[Supplied records]
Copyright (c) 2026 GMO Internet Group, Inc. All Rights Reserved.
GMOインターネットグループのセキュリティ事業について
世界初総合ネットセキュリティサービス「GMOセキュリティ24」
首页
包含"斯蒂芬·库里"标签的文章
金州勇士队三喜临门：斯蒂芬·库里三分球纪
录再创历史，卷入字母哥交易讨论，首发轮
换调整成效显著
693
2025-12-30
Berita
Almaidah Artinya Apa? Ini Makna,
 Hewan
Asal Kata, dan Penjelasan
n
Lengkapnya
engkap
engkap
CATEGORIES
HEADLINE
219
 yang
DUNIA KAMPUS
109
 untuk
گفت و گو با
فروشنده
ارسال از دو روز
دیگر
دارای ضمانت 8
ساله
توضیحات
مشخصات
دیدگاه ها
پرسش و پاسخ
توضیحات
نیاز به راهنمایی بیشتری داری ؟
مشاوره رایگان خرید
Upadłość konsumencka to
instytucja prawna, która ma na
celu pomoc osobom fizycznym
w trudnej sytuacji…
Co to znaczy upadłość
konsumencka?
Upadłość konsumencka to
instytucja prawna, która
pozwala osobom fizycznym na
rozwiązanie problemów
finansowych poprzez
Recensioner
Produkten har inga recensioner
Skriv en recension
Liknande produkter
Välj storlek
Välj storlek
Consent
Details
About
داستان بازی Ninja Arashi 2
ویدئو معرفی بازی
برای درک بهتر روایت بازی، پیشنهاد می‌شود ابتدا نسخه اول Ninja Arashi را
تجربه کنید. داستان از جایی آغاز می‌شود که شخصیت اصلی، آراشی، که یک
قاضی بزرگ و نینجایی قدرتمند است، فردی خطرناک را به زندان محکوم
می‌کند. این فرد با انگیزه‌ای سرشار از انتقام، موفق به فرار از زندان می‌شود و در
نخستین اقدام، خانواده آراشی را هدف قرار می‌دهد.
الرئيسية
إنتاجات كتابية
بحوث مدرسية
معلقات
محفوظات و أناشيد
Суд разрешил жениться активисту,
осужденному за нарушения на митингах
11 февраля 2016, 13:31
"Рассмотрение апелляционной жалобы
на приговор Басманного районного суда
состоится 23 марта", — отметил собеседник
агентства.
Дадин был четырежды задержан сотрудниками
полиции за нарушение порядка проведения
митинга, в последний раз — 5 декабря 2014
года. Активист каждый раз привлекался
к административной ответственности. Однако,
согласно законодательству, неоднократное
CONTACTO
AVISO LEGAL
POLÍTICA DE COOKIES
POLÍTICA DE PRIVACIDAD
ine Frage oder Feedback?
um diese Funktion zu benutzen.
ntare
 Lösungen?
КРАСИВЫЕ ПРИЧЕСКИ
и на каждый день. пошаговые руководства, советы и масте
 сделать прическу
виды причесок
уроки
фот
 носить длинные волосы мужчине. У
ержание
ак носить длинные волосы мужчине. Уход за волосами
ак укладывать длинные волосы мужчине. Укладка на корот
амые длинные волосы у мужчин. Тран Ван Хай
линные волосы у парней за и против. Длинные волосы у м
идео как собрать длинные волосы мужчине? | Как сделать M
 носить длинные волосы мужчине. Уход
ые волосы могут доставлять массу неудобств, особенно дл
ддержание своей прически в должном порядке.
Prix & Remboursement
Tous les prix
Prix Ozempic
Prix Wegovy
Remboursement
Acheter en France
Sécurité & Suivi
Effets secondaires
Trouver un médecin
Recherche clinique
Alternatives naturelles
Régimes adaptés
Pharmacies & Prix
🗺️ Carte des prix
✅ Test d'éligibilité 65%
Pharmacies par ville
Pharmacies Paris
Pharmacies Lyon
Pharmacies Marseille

[Task directions] The response has to give back every record verbatim.

[Response]
Copyright (c) 2026 GMO Internet Group, Inc. All Rights Reserved.
GMOインターネットグループのセキュリティ事業について
世界初総合ネットセキュリティサービス「GMOセキュリティ24」
首页
包含"斯蒂芬·库里"标签的文章
金州勇士队三喜临门：斯蒂芬·库里三分球纪
录再创历史，卷入字母哥交易讨论，首发轮
换调整成效显著
693
2025-12-30
Berita
Almaidah Artinya Apa? Ini Makna,
 Hewan
Asal Kata, dan Penjelasan
n
Lengkapnya
engkap
engkap
CATEGORIES
HEADLINE
219
 yang
DUNIA KAMPUS
109
 untuk
گفت و گو با
فروشنده
ارسال از دو روز
دیگر
دارای ضمانت 8
ساله
توضیحات
مشخصات
دیدگاه ها
پرسش و پاسخ
توضیحات
نیاز به راهنمایی بیشتری داری ؟
مشاوره رایگان خرید
Upadłość konsumencka to
instytucja prawna, która ma na
celu pomoc osobom fizycznym
w trudnej sytuacji…
Co to znaczy upadłość
konsumencka?
Upadłość konsumencka to
instytucja prawna, która
pozwala osobom fizycznym na
rozwiązanie problemów
finansowych poprzez
Recensioner
Produkten har inga recensioner
Skriv en recension
Liknande produkter
Välj storlek
Välj storlek
Consent
Details
About
داستان بازی Ninja Arashi 2
ویدئو معرفی بازی
برای درک بهتر روایت بازی، پیشنهاد می‌شود ابتدا نسخه اول Ninja Arashi را
تجربه کنید. داستان از جایی آغاز می‌شود که شخصیت اصلی، آراشی، که یک
قاضی بزرگ و نینجایی قدرتمند است، فردی خطرناک را به زندان محکوم
می‌کند. این فرد با انگیزه‌ای سرشار از انتقام، موفق به فرار از زندان می‌شود و در
نخستین اقدام، خانواده آراشی را هدف قرار می‌دهد.
الرئيسية
إنتاجات كتابية
بحوث مدرسية
معلقات
محفوظات و أناشيد
Суд разрешил жениться активисту,
осужденному за нарушения на митингах
11 февраля 2016, 13:31
"Рассмотрение апелляционной жалобы
на приговор Басманного районного суда
состоится 23 марта", — отметил собеседник
агентства.
Дадин был четырежды задержан сотрудниками
полиции за нарушение порядка проведения
митинга, в последний раз — 5 декабря 2014
года. Активист каждый раз привлекался
к административной ответственности. Однако,
согласно законодательству, неоднократное
CONTACTO
AVISO LEGAL
POLÍTICA DE COOKIES
POLÍTICA DE PRIVACIDAD
ine Frage oder Feedback?
um diese Funktion zu benutzen.
ntare
 Lösungen?
КРАСИВЫЕ ПРИЧЕСКИ
и на каждый день. пошаговые руководства, советы и масте
 сделать прическу
виды причесок
уроки
фот
 носить длинные волосы мужчине. У
ержание
ак носить длинные волосы мужчине. Уход за волосами
ак укладывать длинные волосы мужчине. Укладка на корот
амые длинные волосы у мужчин. Тран Ван Хай
линные волосы у парней за и против. Длинные волосы у м
идео как собрать длинные волосы мужчине? | Как сделать M
 носить длинные волосы мужчине. Уход
ые волосы могут доставлять массу неудобств, особенно дл
ддержание своей прически в должном порядке.
Prix & Remboursement
Tous les prix
Prix Ozempic
Prix Wegovy
Remboursement
Acheter en France
Sécurité & Suivi
Effets secondaires
Trouver un médecin
Recherche clinique
Alternatives naturelles
Régimes adaptés
Pharmacies & Prix
🗺️ Carte des prix
✅ Test d'éligibilité 65%
Pharmacies par ville
Pharmacies Paris
Pharmacies Lyon
Pharmacies Marseille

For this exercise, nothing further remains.